Exercise instructions
What you return should be only the lines in the entries below between the one holding "تیر و مرداد ۱۴۰۵" and the one holding "June 16, 2020", ends included, with every picture left out.

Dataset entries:
══════════════════════════════

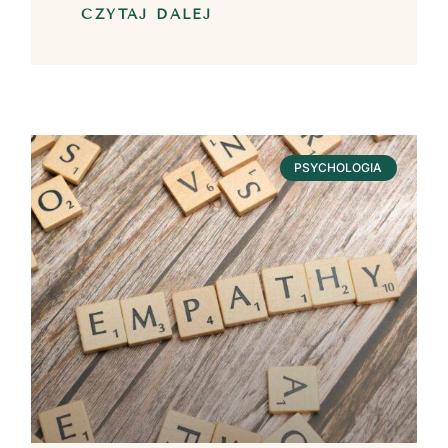
CZYTAJ DALEJ
PSYCHOLOGIA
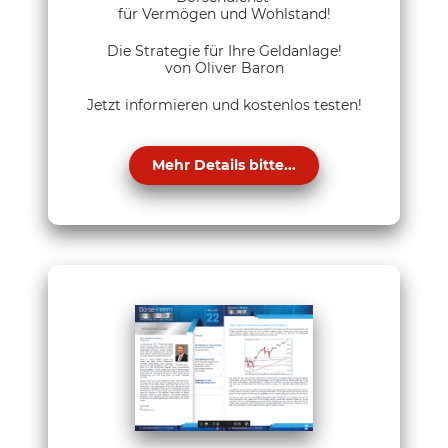
für Vermögen und Wohlstand!
Die Strategie für Ihre Geldanlage!
von Oliver Baron
Jetzt informieren und kostenlos testen!
Mehr Details bitte...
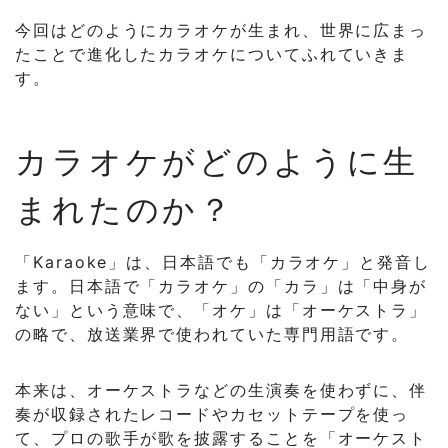
今回はどのようにカラオケが生まれ、世界に広まっ
たことで進化したカラオケについてふれていきま
す。
カラオケがどのように生
まれたのか？
「Karaoke」は、日本語でも「カラオケ」と発音し
ます。日本語で「カラオケ」の「カラ」は「中身が
ない」という意味で、「オケ」は「オーケストラ」
の略で、放送業界で使われていた専門用語です。
本来は、オーケストラなどの生演奏を使わずに、伴
奏が収録されたレコードやカセットテープを使っ
て、プロの歌手が歌を披露することを「オーケスト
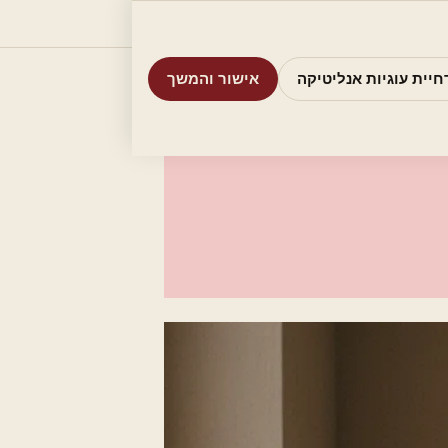
וריות
חיפוש
אודות
אמת את העסק שלי
חיית עוגיות אנליטיקה
אישור והמשך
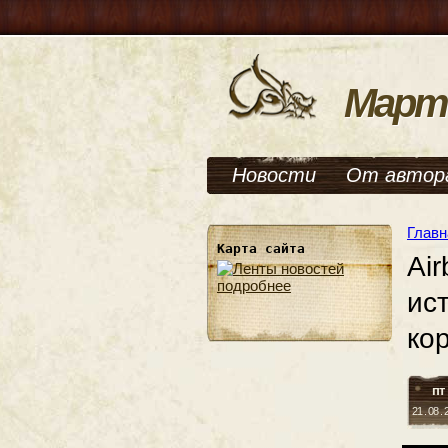
Март
Новости
От автор
Главн
Карта сайта
Ai
подробнее
ис
ко
пт
21 . 08 .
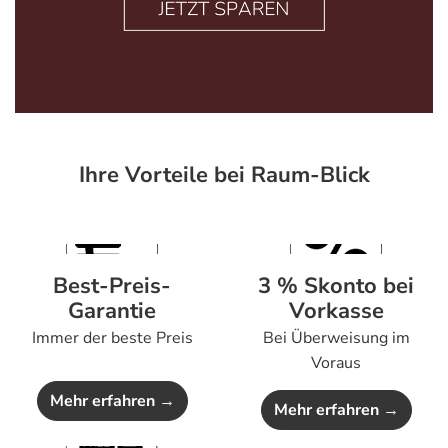
Ihre Vorteile bei Raum-Blick
Best-Preis-
3 % Skonto bei
Garantie
Vorkasse
Immer der beste Preis
Bei Überweisung im
Voraus
Mehr erfahren →
Mehr erfahren →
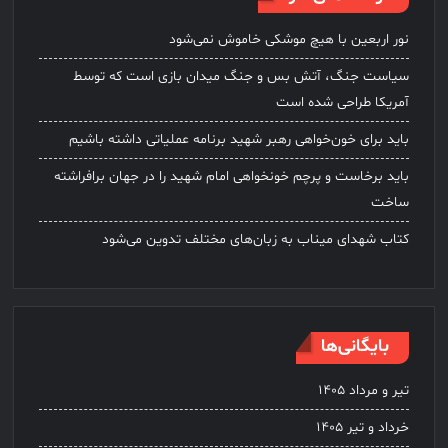
نور اربعین با هیچ موشکی خاموش نمی‌شود
سیاست جنگ، آتش بس و جنگ میدان بازی است که توسط
آمریکا طراحی شده است
باید برای خون‌خواهی رهبر شهید برنامه عملیاتی داشته باشیم
باید برخاست و پرچم خونخواهی امام شهید را در جهان برافراشته
ساخت
کتاب شهدای میناب به زبان‌های مختلف تدوین می‌شود
بایگانی‌ها
تیر و مرداد ۱۴۰۵
خرداد و تیر ۱۴۰۵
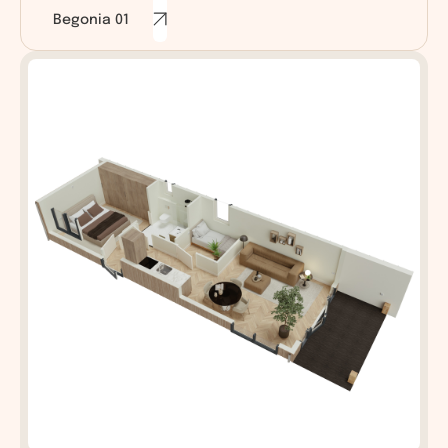
Begonia 01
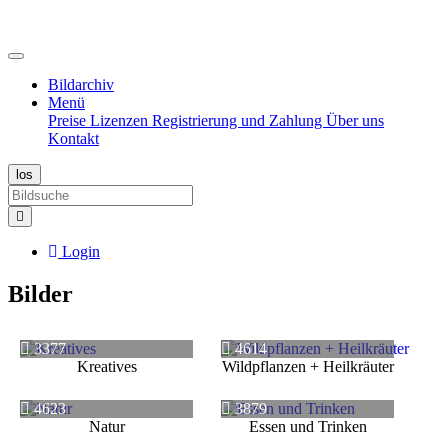
Bildarchiv
Menü
Preise
Lizenzen
Registrierung und Zahlung
Über uns
Kontakt
Login
Bilder
3377
4614
Kreatives
Wildpflanzen + Heilkräuter
4623
3879
Natur
Essen und Trinken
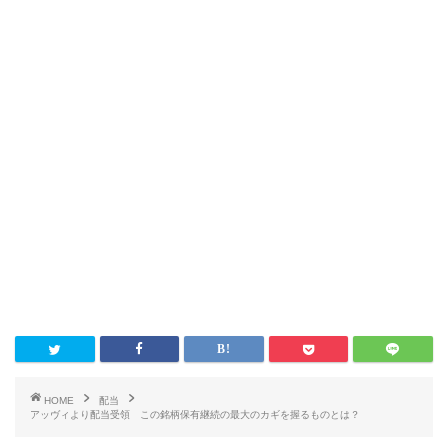
HOME
配当
アッヴィより配当受領 この銘柄保有継続の最大のカギを握るものとは？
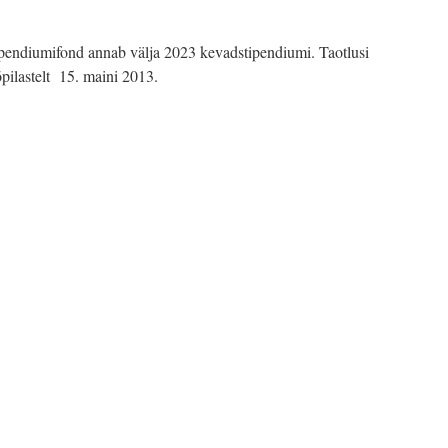
tipendiumifond annab välja 2023 kevadstipendiumi. Taotlusi
õpilastelt 15. maini 2013.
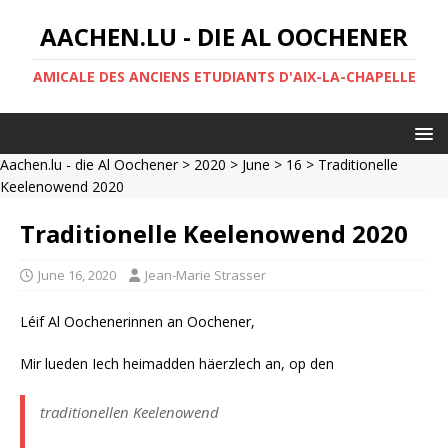
AACHEN.LU - DIE AL OOCHENER
AMICALE DES ANCIENS ETUDIANTS D'AIX-LA-CHAPELLE
Aachen.lu - die Al Oochener
>
2020
>
June
>
16
> Traditionelle
Keelenowend 2020
Traditionelle Keelenowend 2020
June 16, 2020
Jean-Marie Strasser
Léif Al Oochenerinnen an Oochener,
Mir lueden Iech heimadden häerzlech an, op den
traditionellen Keelenowend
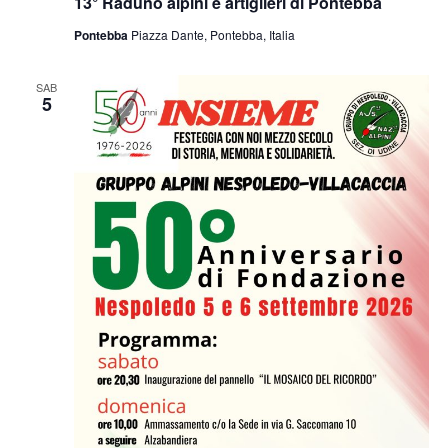
13° Raduno alpini e artiglieri di Pontebba
Pontebba
Piazza Dante, Pontebba, Italia
SAB
5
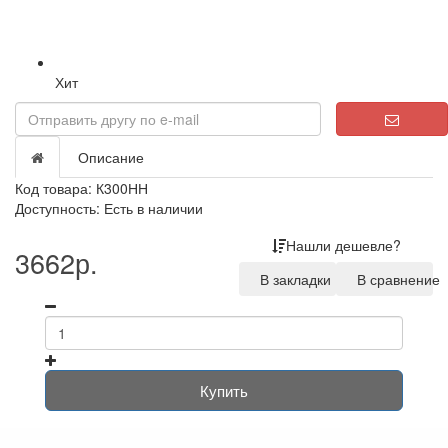
Хит
Описание
Код товара: К300НН
Доступность: Есть в наличии
Нашли дешевле?
3662р.
В закладки
В сравнение
Купить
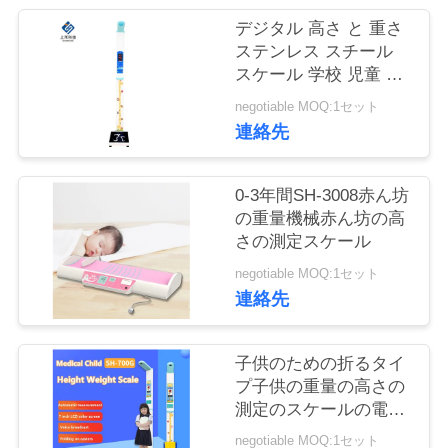
つ
デジタル 高さ と 重さ
い
ステンレス スチール
スケール 学校 児童 向
て
け
negotiable MOQ:1セット
連絡先
工
場
0-3年間SH-3008赤ん坊
の重量機械赤ん坊の高
ツ
さの測定スケール
ア
negotiable MOQ:1セット
連絡先
ー
子供のための折るタイ
品
プ子供の重量の高さの
測定のスケールの電子
質
スケール
negotiable MOQ:1セット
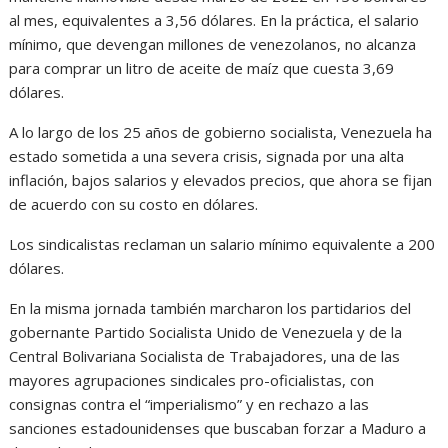
al mes, equivalentes a 3,56 dólares. En la práctica, el salario
mínimo, que devengan millones de venezolanos, no alcanza
para comprar un litro de aceite de maíz que cuesta 3,69
dólares.
A lo largo de los 25 años de gobierno socialista, Venezuela ha
estado sometida a una severa crisis, signada por una alta
inflación, bajos salarios y elevados precios, que ahora se fijan
de acuerdo con su costo en dólares.
Los sindicalistas reclaman un salario mínimo equivalente a 200
dólares.
En la misma jornada también marcharon los partidarios del
gobernante Partido Socialista Unido de Venezuela y de la
Central Bolivariana Socialista de Trabajadores, una de las
mayores agrupaciones sindicales pro-oficialistas, con
consignas contra el “imperialismo” y en rechazo a las
sanciones estadounidenses que buscaban forzar a Maduro a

══════════════════════════════

Response below
تیر و مرداد ۱۴۰۵
خرداد و تیر ۱۴۰۵
Begonia 01
Bildarchiv
Menü
Preise
Lizenzen
Registrierung und Zahlung
Über uns
Kontakt
Login
Bilder
3377
4614
Kreatives
Wildpflanzen + Heilkräuter
4623
3879
Natur
Essen und Trinken
HOME
配当
アッヴィより配当受領 この銘柄保有継続の最大のカギを握るものとは？
tipendiumifond annab välja 2023 kevadstipendiumi. Taotlusi
õpilastelt 15. maini 2013.
AACHEN.LU - DIE AL OOCHENER
AMICALE DES ANCIENS ETUDIANTS D'AIX-LA-CHAPELLE
Aachen.lu - die Al Oochener
>
2020
>
June
>
16
> Traditionelle
Keelenowend 2020
Traditionelle Keelenowend 2020
June 16, 2020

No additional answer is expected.